Gojumbos: Home of Men's Cross Country and Track & Field at Tufts University

What I Did Over My Summer Vacation, by TUXC

(9/13/2010 6:57 AM) See more Photos    

In more ways than one, the men of TUXC epitomize the values of their school. They perennially have a team GPA above the University average. As tour guides, RAs, and pre-orientation leaders, they are active citizens and leaders both on and off the track. They arrive on campus in August from near and far, from Concord to California, and bring their diverse personal experiences in pursuit of a common team goal. This past summer was no exception. The Jumbos scattered far and wide—from East Africa to the Arctic Circle to the Comp Sci department on campus—traveling, volunteering, researching, growing food, and training with World Record holders. All in ten weeks’ time.

Given the leadership he’s shown as a member of TUXC, it’s no surprise that Scott McArthur spent him summer establishing a new project for the Tufts’ chapter of Engineers Without Borders, a student group of socially conscious engineers. EWB works to create a more stable and prosperous world through sustainable engineering projects on basic human needs like clean water, power, sanitation, and education. Scott first traveled to Uganda in 2009 and set up a partnership with the Foundation for the Development of Needy Communities, an NGO in the community of Shilongo. This summer, he returned with EWB and collected data on water quality and flow rates, met with local government, and held community-wide meetings. After weeks of research, they settled on a clean water storage system at the community’s main water source to be the highest priority. When asked, Scott emphasizes that EWB focuses on working with the community, not for it. Indeed one of Scott’s biggest strengths is his ability to communicate openly. All his teammates feel they can approach him with anything. The same qualities can be seen here, as he and EWB will continue talking with Shilongo leaders, and will spend the next nine months designing the water storage system they will install in Uganda next May.

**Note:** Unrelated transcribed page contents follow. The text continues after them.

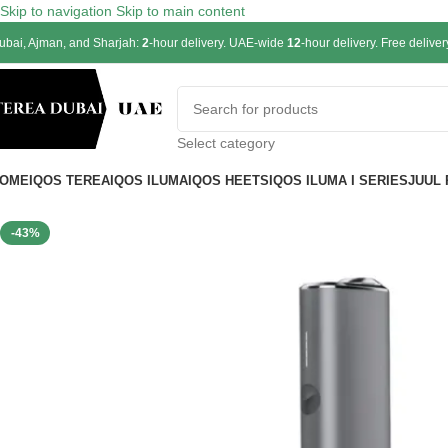
Skip to navigation
Skip to main content
ubai, Ajman, and Sharjah:
2
-hour delivery. UAE-wide
12
-hour delivery. Free delive
Select category
OME
IQOS TEREA
IQOS ILUMA
IQOS HEETS
IQOS ILUMA I SERIES
JUUL
-43%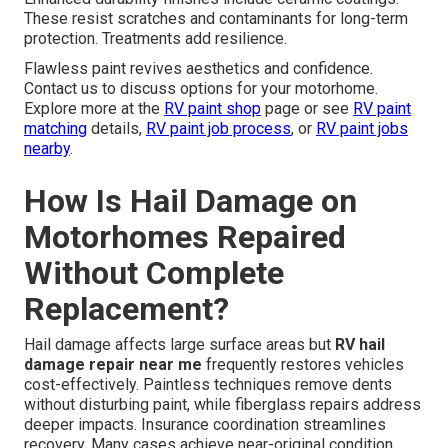
These resist scratches and contaminants for long-term
protection. Treatments add resilience.
Flawless paint revives aesthetics and confidence.
Contact us to discuss options for your motorhome.
Explore more at the
RV paint shop
page or see
RV paint
matching
details,
RV paint job process
, or
RV paint jobs
nearby
.
How Is Hail Damage on
Motorhomes Repaired
Without Complete
Replacement?
Hail damage affects large surface areas but
RV hail
damage repair near me
frequently restores vehicles
cost-effectively. Paintless techniques remove dents
without disturbing paint, while fiberglass repairs address
deeper impacts. Insurance coordination streamlines
recovery. Many cases achieve near-original condition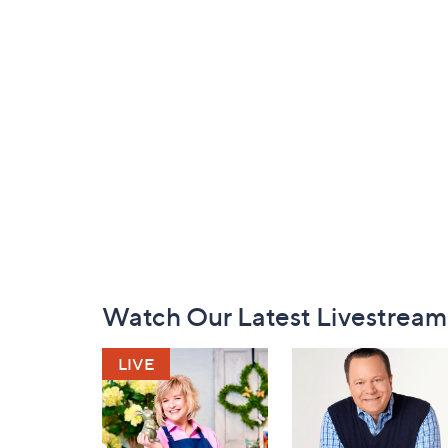
Footer
Watch Our Latest Livestream
Navigation
and
Information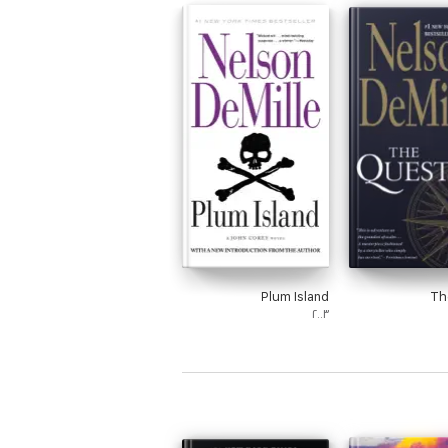
Plum Island
Th
٢٠٠٣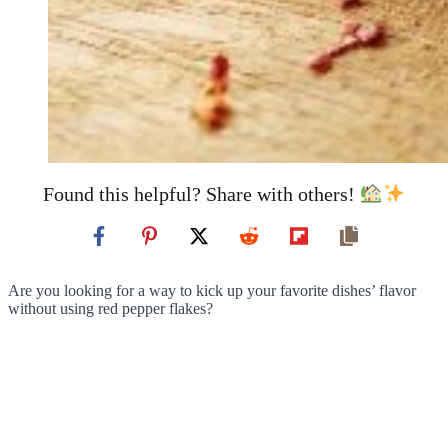
Found this helpful? Share with others!
Are you looking for a way to kick up your favorite dishes’ flavor
without using red pepper flakes?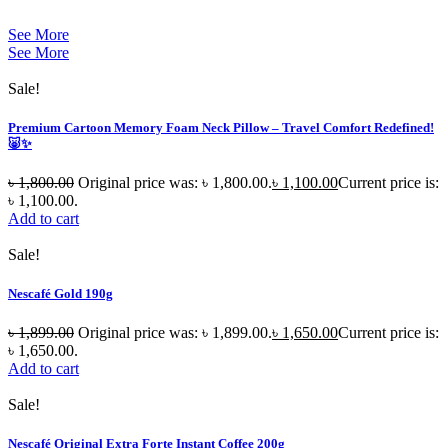
See More
See More
Sale!
Premium Cartoon Memory Foam Neck Pillow – Travel Comfort Redefined!
🐷✨
৳
1,800.00
Original price was: ৳ 1,800.00.
৳
1,100.00
Current price is:
৳ 1,100.00.
Add to cart
Sale!
Nescafé Gold 190g
৳
1,899.00
Original price was: ৳ 1,899.00.
৳
1,650.00
Current price is:
৳ 1,650.00.
Add to cart
Sale!
Nescafé Original Extra Forte Instant Coffee 200g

In true team fashion, four members of the TUXC squad undertook their summer adventure together. Seniors Jerzy Eisenberg-Guyot and Andrew Bellet, junior Connor Rose, and sophomore Dan Kirschner ventured to nearby Kenya’s Rift Valley to work as mentors with KenSAP. Known as the Kenya Scholar-Athlete Project in full, KenSAP helps promising Kenyan students gain admission to some of the most selective universities in the US. Students in the Project work athletic training into their prep for the SAT and TOEFL exams. Several have developed into some of the top runners in NESCAC. The TUXC group spent time talking with these bright kids about the application process and life at an American university. When young men can travel several thousand miles, have a conversation with Kenyan students about college life, share what they love about fall in New England, and go for a run on the trails the students in the Rift Valley call home, it shows the potential for connection between people from all walks of life.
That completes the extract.